=== TASK OBJECTIVE ===
In the entries below, find the line with "Setor de Táxi na Bahia" and the line with "(Ibametro) publicou orientações". Reproduce those two lines and every line between them exactly, and nothing more.

DATASET Block Start

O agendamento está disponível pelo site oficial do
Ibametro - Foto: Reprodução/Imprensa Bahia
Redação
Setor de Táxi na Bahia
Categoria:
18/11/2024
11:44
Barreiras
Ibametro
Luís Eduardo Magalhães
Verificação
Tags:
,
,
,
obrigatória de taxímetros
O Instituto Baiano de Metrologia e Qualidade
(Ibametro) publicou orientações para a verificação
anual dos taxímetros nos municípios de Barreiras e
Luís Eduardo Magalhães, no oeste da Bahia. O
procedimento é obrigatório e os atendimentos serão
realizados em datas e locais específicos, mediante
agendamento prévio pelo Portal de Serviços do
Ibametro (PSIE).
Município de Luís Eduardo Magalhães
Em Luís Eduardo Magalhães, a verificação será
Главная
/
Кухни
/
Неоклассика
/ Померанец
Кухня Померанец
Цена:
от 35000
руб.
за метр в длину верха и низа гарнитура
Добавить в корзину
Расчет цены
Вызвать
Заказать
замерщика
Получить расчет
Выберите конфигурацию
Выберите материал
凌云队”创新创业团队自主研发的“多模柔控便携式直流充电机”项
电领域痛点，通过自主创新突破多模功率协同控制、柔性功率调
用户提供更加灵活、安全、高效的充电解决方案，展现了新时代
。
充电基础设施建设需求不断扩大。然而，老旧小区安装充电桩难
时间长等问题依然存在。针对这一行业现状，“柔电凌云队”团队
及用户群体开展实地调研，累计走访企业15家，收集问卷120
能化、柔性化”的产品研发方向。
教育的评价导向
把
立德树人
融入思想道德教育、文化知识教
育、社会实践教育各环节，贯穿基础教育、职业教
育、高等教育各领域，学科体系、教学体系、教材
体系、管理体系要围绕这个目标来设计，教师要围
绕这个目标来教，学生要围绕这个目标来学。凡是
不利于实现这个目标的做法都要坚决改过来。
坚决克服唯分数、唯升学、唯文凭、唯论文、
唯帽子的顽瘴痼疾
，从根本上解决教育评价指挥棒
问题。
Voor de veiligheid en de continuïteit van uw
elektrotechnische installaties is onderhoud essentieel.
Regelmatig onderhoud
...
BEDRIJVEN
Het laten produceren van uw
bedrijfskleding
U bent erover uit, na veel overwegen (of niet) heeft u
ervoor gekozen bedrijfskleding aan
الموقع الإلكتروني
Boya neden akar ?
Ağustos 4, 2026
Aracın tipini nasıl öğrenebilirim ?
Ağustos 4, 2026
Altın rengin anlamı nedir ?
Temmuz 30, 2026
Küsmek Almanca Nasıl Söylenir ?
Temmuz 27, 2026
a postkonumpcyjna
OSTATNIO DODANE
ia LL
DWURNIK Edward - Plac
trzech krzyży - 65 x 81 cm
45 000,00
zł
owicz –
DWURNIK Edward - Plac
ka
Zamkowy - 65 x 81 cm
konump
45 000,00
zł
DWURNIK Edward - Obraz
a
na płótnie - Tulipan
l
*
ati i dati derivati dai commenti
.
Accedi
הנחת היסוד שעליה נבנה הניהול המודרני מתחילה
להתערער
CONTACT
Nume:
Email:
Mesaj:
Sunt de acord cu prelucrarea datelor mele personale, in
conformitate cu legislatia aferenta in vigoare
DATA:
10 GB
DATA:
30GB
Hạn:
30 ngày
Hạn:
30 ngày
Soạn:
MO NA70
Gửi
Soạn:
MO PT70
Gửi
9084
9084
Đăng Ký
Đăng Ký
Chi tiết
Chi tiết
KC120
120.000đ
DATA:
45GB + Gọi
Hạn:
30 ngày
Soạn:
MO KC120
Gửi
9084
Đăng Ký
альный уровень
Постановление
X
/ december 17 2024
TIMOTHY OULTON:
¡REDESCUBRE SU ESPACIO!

DATASET Block End

=== COMPLETED EXERCISE ===
Setor de Táxi na Bahia
Categoria:
18/11/2024
11:44
Barreiras
Ibametro
Luís Eduardo Magalhães
Verificação
Tags:
,
,
,
obrigatória de taxímetros
O Instituto Baiano de Metrologia e Qualidade
(Ibametro) publicou orientações para a verificação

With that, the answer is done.